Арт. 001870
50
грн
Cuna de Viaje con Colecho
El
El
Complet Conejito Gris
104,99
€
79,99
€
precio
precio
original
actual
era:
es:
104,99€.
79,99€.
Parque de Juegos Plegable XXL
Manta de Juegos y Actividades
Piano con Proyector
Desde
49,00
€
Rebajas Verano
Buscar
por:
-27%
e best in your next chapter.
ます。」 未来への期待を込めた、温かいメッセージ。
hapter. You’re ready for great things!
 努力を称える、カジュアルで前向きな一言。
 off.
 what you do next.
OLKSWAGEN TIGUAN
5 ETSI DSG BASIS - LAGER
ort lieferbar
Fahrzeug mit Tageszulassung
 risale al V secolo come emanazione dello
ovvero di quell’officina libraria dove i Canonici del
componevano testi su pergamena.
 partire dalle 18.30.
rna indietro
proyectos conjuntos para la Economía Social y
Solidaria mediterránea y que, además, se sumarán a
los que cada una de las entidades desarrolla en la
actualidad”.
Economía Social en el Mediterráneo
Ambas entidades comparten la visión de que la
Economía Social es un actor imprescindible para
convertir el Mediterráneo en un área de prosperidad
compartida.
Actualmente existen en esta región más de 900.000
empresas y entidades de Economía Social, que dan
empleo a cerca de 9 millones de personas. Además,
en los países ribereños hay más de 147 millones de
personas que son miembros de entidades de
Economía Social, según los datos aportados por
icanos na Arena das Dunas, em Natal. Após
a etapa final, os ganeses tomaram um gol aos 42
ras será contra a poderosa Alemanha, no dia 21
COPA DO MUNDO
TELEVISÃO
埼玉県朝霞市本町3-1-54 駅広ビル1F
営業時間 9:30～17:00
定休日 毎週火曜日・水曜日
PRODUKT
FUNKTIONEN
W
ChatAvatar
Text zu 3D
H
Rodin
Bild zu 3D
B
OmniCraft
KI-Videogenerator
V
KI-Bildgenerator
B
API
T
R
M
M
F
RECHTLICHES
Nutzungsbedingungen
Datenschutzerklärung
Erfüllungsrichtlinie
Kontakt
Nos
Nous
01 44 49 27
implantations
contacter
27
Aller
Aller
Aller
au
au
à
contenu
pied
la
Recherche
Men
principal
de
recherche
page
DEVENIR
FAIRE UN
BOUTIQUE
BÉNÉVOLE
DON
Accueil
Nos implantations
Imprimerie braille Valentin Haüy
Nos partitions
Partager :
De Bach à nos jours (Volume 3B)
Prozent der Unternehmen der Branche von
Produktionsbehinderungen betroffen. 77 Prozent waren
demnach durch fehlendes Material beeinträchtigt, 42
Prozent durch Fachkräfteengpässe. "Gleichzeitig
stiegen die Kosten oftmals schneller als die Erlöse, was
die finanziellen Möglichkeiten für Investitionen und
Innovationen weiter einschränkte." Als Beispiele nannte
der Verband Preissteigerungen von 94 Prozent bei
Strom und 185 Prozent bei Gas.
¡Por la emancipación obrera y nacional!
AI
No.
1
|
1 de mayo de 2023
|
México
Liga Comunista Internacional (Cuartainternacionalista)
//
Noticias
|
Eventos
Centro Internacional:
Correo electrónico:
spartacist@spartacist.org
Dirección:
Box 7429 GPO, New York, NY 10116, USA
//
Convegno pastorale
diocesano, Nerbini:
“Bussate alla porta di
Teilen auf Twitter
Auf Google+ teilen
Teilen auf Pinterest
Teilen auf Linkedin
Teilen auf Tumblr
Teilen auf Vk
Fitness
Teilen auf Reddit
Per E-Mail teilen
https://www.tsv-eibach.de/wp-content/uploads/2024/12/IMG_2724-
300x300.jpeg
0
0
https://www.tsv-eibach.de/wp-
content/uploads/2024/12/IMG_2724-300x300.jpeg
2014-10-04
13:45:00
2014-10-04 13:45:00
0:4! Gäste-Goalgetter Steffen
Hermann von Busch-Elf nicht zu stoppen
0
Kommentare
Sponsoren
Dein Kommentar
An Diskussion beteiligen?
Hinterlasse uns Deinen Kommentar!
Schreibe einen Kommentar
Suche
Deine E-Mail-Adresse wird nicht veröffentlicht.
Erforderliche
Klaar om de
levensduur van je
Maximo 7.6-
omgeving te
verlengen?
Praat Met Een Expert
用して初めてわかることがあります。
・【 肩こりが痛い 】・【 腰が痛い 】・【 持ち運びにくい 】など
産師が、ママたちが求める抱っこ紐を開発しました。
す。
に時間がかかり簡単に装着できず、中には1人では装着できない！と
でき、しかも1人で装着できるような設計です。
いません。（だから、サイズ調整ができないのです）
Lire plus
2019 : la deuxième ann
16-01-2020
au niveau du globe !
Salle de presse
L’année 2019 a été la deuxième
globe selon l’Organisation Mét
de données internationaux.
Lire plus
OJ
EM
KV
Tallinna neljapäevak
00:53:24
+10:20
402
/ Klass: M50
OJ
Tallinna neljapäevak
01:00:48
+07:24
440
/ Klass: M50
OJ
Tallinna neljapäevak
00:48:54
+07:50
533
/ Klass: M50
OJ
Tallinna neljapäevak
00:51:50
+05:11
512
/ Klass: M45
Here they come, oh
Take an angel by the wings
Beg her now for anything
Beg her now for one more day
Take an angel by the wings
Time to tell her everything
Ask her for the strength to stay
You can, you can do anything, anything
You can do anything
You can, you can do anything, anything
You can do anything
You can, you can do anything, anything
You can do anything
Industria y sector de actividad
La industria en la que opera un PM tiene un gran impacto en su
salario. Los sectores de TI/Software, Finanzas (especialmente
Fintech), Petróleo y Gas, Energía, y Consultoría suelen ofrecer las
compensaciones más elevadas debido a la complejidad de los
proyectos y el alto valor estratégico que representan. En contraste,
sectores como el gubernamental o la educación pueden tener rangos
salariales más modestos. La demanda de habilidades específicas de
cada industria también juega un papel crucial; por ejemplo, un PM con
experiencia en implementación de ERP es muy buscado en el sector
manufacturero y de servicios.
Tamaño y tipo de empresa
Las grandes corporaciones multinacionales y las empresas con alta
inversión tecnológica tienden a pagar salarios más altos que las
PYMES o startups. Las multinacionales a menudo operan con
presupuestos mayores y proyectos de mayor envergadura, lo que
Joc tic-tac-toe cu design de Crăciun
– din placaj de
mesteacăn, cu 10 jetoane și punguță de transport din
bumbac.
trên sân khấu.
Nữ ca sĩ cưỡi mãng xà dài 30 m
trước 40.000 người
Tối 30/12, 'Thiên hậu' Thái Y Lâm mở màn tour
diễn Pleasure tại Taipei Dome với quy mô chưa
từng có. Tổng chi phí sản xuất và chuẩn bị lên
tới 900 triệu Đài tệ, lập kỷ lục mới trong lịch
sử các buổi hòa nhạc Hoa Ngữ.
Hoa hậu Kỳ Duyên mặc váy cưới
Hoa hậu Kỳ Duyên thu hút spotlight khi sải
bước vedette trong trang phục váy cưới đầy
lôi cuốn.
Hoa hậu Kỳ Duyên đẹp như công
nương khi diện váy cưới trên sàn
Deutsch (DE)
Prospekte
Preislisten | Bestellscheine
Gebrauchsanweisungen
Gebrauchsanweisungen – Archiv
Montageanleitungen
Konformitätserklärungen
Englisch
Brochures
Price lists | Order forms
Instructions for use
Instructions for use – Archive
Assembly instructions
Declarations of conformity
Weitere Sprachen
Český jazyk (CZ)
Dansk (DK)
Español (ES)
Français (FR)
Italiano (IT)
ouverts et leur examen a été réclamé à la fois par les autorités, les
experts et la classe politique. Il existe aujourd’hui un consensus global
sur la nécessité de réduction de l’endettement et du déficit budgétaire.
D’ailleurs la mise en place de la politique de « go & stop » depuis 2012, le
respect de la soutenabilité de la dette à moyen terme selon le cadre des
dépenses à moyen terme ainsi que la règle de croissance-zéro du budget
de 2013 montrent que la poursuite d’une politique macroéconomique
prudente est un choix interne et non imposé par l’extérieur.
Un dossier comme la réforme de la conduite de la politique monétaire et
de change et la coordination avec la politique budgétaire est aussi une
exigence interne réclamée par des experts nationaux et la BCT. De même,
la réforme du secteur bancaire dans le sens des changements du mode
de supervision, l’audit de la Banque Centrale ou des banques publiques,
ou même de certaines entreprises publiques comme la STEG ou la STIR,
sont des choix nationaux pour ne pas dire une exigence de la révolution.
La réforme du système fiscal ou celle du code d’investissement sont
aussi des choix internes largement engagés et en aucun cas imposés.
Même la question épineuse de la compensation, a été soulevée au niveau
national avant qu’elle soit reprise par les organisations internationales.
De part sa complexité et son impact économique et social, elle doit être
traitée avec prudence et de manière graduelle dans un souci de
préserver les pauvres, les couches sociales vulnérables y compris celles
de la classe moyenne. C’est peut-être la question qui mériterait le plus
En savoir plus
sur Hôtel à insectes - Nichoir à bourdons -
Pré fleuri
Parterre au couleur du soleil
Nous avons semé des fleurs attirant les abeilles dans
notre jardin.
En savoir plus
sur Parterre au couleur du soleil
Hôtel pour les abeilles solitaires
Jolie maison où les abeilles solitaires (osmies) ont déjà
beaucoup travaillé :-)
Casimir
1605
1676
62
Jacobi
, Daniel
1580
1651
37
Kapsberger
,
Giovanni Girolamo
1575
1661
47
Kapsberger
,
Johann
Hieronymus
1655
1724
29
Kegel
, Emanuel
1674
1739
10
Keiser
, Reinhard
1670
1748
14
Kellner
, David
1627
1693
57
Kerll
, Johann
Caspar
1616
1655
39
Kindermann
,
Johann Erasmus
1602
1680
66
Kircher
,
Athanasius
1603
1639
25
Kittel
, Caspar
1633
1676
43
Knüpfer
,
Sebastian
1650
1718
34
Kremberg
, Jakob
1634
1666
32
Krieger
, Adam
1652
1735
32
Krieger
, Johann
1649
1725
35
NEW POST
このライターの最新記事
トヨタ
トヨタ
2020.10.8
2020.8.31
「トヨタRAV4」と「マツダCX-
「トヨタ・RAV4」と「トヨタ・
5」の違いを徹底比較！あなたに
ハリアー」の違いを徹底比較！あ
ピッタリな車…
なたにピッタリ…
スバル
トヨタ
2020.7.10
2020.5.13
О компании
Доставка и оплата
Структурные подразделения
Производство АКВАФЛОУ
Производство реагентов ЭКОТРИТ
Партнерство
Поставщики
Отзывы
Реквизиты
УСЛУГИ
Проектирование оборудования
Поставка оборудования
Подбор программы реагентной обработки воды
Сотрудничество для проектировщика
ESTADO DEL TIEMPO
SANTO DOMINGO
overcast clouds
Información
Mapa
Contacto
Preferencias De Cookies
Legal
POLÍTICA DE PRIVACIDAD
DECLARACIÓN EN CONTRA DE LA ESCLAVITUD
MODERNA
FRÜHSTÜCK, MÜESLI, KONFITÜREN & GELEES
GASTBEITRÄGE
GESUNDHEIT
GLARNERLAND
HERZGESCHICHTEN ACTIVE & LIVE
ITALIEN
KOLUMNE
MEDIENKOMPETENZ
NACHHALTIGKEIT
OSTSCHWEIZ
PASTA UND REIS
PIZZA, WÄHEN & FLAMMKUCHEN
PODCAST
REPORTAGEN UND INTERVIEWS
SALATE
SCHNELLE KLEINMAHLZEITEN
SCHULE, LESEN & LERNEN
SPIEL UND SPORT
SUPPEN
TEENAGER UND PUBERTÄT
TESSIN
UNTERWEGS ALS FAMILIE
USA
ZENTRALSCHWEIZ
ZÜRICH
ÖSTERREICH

▶ Assignment: Precisely the lines between those holding "Industria y sector de actividad" and "Español (ES)", inclusive, are to be reproduced from the listing above, with nothing added.

▶ Written solution:
Industria y sector de actividad
La industria en la que opera un PM tiene un gran impacto en su
salario. Los sectores de TI/Software, Finanzas (especialmente
Fintech), Petróleo y Gas, Energía, y Consultoría suelen ofrecer las
compensaciones más elevadas debido a la complejidad de los
proyectos y el alto valor estratégico que representan. En contraste,
sectores como el gubernamental o la educación pueden tener rangos
salariales más modestos. La demanda de habilidades específicas de
cada industria también juega un papel crucial; por ejemplo, un PM con
experiencia en implementación de ERP es muy buscado en el sector
manufacturero y de servicios.
Tamaño y tipo de empresa
Las grandes corporaciones multinacionales y las empresas con alta
inversión tecnológica tienden a pagar salarios más altos que las
PYMES o startups. Las multinacionales a menudo operan con
presupuestos mayores y proyectos de mayor envergadura, lo que
Joc tic-tac-toe cu design de Crăciun
– din placaj de
mesteacăn, cu 10 jetoane și punguță de transport din
bumbac.
trên sân khấu.
Nữ ca sĩ cưỡi mãng xà dài 30 m
trước 40.000 người
Tối 30/12, 'Thiên hậu' Thái Y Lâm mở màn tour
diễn Pleasure tại Taipei Dome với quy mô chưa
từng có. Tổng chi phí sản xuất và chuẩn bị lên
tới 900 triệu Đài tệ, lập kỷ lục mới trong lịch
sử các buổi hòa nhạc Hoa Ngữ.
Hoa hậu Kỳ Duyên mặc váy cưới
Hoa hậu Kỳ Duyên thu hút spotlight khi sải
bước vedette trong trang phục váy cưới đầy
lôi cuốn.
Hoa hậu Kỳ Duyên đẹp như công
nương khi diện váy cưới trên sàn
Deutsch (DE)
Prospekte
Preislisten | Bestellscheine
Gebrauchsanweisungen
Gebrauchsanweisungen – Archiv
Montageanleitungen
Konformitätserklärungen
Englisch
Brochures
Price lists | Order forms
Instructions for use
Instructions for use – Archive
Assembly instructions
Declarations of conformity
Weitere Sprachen
Český jazyk (CZ)
Dansk (DK)
Español (ES)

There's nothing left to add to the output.